Goal of the exercise - The range runs from the line containing "Cécile Ama Courtois" to the last line of the entries. Restate those lines word for word, without the pictures.

Given records -
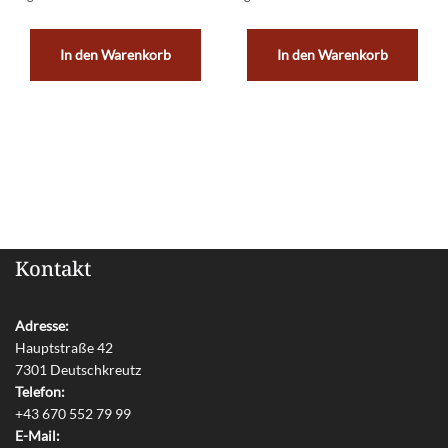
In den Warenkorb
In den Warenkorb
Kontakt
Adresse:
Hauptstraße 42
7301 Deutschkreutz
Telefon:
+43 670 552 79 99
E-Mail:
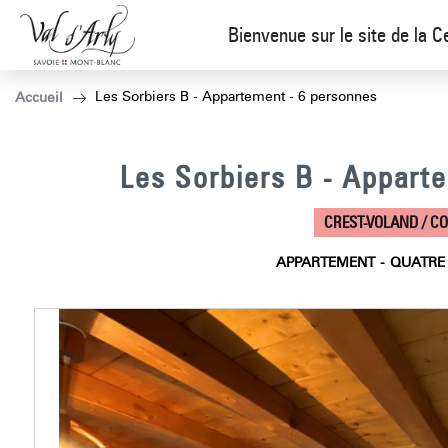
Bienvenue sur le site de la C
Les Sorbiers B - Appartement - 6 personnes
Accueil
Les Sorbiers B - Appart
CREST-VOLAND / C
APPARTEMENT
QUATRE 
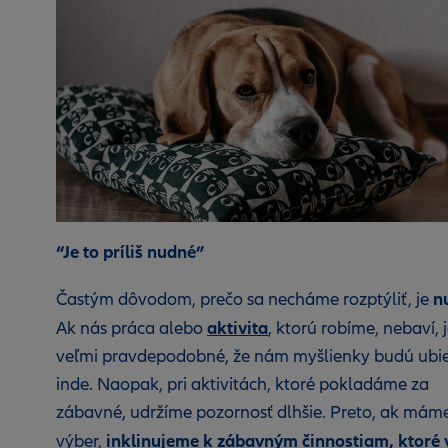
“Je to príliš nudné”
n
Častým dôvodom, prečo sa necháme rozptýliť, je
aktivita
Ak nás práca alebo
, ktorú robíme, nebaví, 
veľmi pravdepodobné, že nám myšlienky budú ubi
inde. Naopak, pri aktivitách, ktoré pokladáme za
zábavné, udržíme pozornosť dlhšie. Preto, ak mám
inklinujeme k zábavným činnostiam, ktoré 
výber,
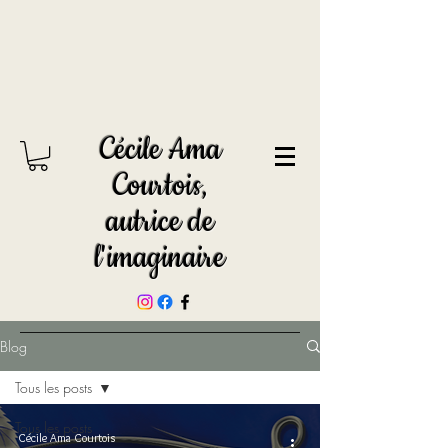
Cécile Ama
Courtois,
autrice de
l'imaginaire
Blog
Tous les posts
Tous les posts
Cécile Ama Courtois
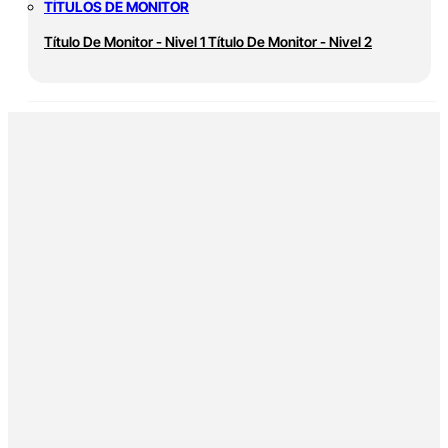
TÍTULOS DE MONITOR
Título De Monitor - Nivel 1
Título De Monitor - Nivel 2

Output for this exercise -
Cécile Ama Courtois
TÍTULOS DE MONITOR
Título De Monitor - Nivel 1
Título De Monitor - Nivel 2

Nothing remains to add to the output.